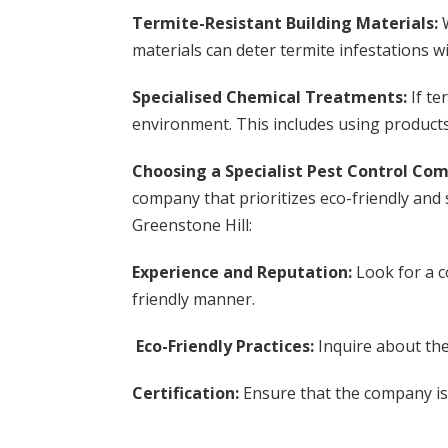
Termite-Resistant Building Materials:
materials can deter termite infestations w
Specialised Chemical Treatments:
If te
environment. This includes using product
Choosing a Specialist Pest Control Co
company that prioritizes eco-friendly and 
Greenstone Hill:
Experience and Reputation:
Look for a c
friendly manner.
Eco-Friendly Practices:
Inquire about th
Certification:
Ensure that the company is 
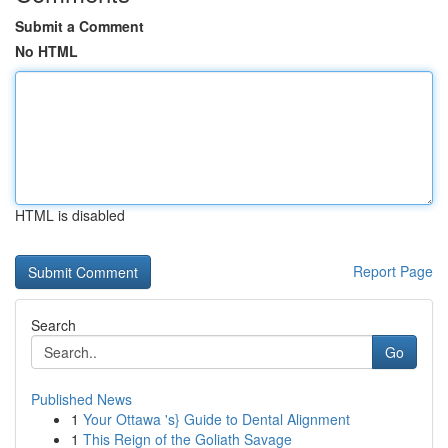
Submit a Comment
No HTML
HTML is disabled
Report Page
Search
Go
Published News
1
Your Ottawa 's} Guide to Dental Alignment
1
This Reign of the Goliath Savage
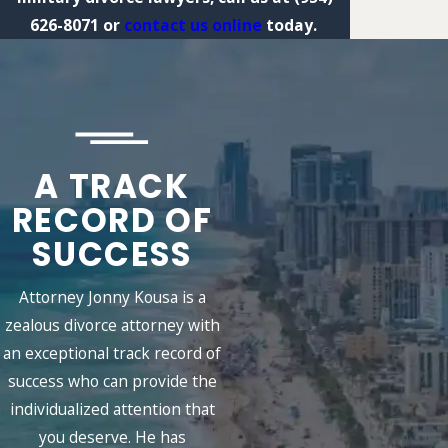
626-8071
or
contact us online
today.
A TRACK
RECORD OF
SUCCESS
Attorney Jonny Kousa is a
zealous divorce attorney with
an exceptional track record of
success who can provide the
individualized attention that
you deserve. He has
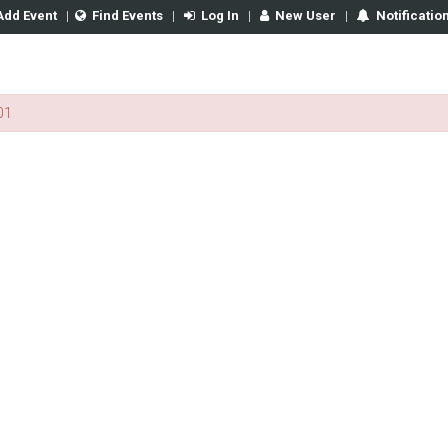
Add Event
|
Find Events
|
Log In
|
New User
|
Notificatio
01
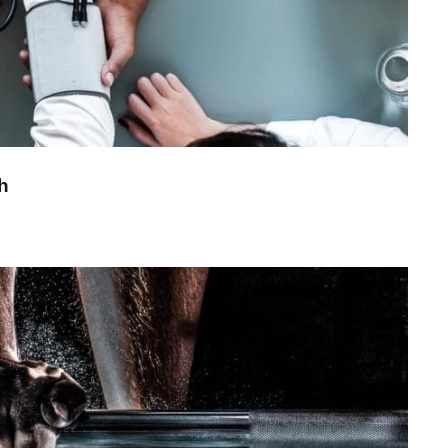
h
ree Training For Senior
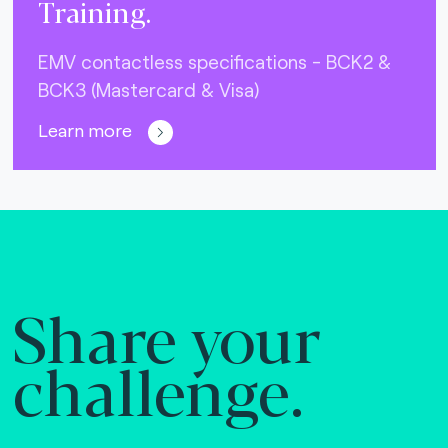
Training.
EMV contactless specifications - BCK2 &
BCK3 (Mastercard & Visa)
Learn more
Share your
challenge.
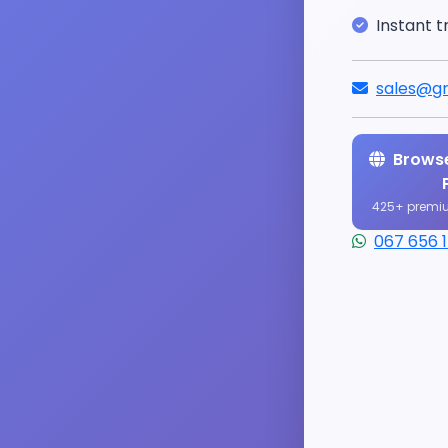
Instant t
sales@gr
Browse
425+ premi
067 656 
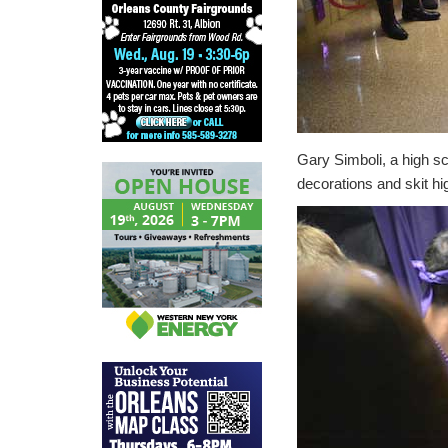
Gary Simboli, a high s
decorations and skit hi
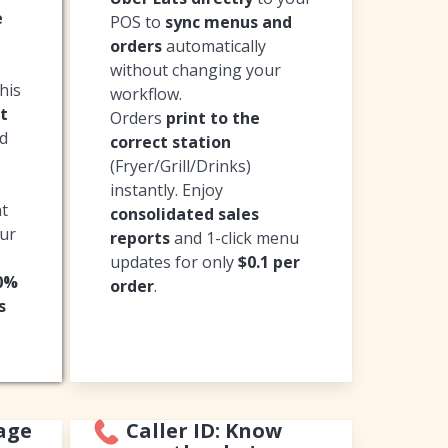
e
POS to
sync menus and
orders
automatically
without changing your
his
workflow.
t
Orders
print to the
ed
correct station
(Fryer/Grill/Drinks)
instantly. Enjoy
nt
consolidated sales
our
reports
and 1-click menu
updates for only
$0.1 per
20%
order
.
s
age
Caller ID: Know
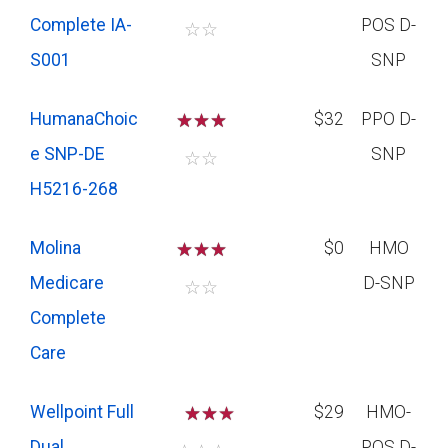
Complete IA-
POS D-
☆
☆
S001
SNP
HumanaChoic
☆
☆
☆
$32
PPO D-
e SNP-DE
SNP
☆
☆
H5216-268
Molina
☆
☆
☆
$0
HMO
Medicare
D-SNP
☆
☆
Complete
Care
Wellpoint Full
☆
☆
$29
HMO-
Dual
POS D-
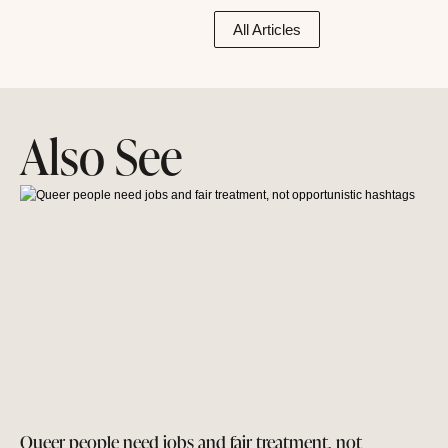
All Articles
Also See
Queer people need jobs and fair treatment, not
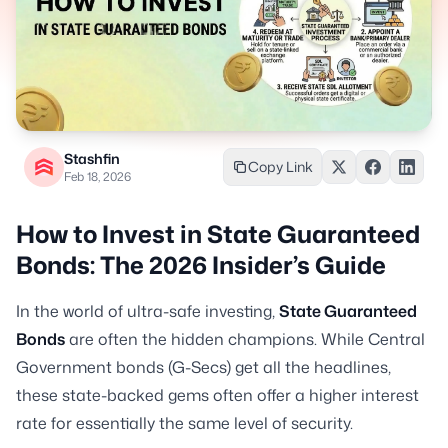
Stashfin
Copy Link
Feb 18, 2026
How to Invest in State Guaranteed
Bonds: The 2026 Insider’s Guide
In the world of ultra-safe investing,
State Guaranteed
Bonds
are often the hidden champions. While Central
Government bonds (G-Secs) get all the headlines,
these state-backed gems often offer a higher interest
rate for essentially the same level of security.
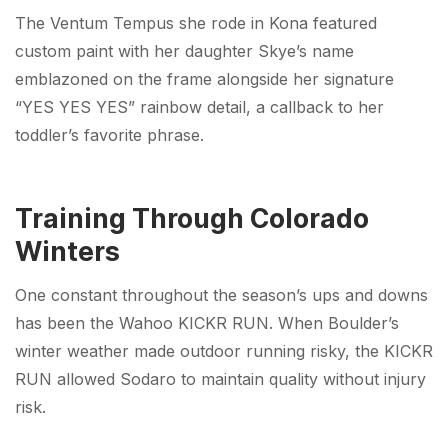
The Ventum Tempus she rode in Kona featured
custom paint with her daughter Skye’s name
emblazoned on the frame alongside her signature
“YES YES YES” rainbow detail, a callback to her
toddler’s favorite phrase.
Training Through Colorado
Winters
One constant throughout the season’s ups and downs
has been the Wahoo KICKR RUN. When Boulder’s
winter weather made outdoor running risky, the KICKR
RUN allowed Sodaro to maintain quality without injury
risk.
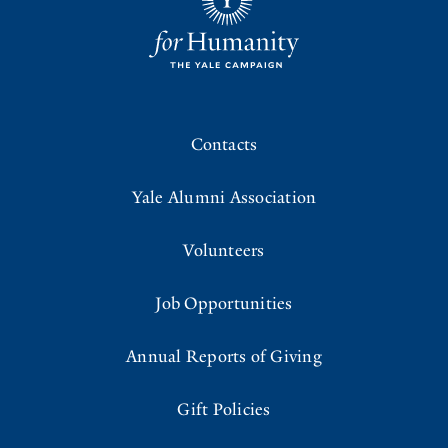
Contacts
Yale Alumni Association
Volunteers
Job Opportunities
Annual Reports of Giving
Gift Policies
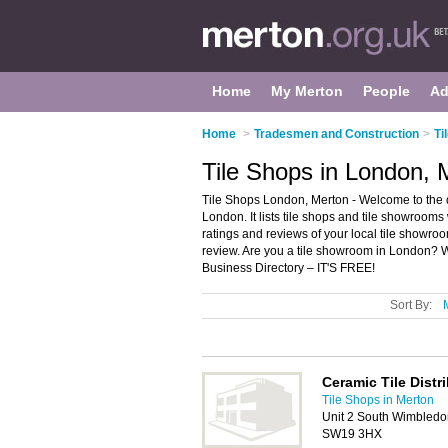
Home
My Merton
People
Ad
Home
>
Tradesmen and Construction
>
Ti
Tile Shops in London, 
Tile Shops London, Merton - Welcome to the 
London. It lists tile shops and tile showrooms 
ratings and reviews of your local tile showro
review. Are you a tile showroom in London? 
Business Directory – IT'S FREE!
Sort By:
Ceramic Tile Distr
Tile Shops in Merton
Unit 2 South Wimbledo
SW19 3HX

(Work order): The records above must be retyped exactly. Please omit the pictures.

(Result):
Termite-Resistant Building Materials:
materials can deter termite infestations w
Specialised Chemical Treatments:
If te
environment. This includes using product
Choosing a Specialist Pest Control Co
company that prioritizes eco-friendly and 
Greenstone Hill:
Experience and Reputation:
Look for a c
friendly manner.
Eco-Friendly Practices:
Inquire about th
Certification:
Ensure that the company is 
Submit a Comment
No HTML
HTML is disabled
Report Page
Search
Go
Published News
1
Your Ottawa 's} Guide to Dental Alignment
1
This Reign of the Goliath Savage
626-8071
or
contact us online
today.
A TRACK
RECORD OF
SUCCESS
Attorney Jonny Kousa is a
zealous divorce attorney with
an exceptional track record of
success who can provide the
individualized attention that
you deserve. He has
Add Event
|
Find Events
|
Log In
|
New User
|
Notificatio
01
h
ree Training For Senior
Training.
EMV contactless specifications - BCK2 &
BCK3 (Mastercard & Visa)
Learn more
Share your
challenge.
Instant t
sales@gr
Browse
425+ premi
067 656 
Gary Simboli, a high s
decorations and skit hi
e
POS to
sync menus and
orders
automatically
without changing your
his
workflow.
t
Orders
print to the
ed
correct station
(Fryer/Grill/Drinks)
instantly. Enjoy
nt
consolidated sales
our
reports
and 1-click menu
updates for only
$0.1 per
20%
order
.
s
age
Caller ID: Know
Complete IA-
POS D-
☆
☆
S001
SNP
HumanaChoic
☆
☆
☆
$32
PPO D-
e SNP-DE
SNP
☆
☆
H5216-268
Molina
☆
☆
☆
$0
HMO
Medicare
D-SNP
☆
☆
Complete
Care
Wellpoint Full
☆
☆
$29
HMO-
Dual
POS D-
All Articles
Also See
Queer people need jobs and fair treatment, not
Stashfin
Copy Link
Feb 18, 2026
How to Invest in State Guaranteed
Bonds: The 2026 Insider’s Guide
In the world of ultra-safe investing,
State Guaranteed
Bonds
are often the hidden champions. While Central
Government bonds (G-Secs) get all the headlines,
these state-backed gems often offer a higher interest
rate for essentially the same level of security.
The Ventum Tempus she rode in Kona featured
custom paint with her daughter Skye’s name
emblazoned on the frame alongside her signature
“YES YES YES” rainbow detail, a callback to her
toddler’s favorite phrase.
Training Through Colorado
Winters
One constant throughout the season’s ups and downs
has been the Wahoo KICKR RUN. When Boulder’s
winter weather made outdoor running risky, the KICKR
RUN allowed Sodaro to maintain quality without injury
risk.
Contacts
Yale Alumni Association
Volunteers
Job Opportunities
Annual Reports of Giving
Gift Policies
Home
My Merton
People
Ad
Home
>
Tradesmen and Construction
>
Ti
Tile Shops in London, 
Tile Shops London, Merton - Welcome to the 
London. It lists tile shops and tile showrooms 
ratings and reviews of your local tile showro
review. Are you a tile showroom in London? 
Business Directory – IT'S FREE!
Sort By:
Ceramic Tile Distr
Tile Shops in Merton
Unit 2 South Wimbledo
SW19 3HX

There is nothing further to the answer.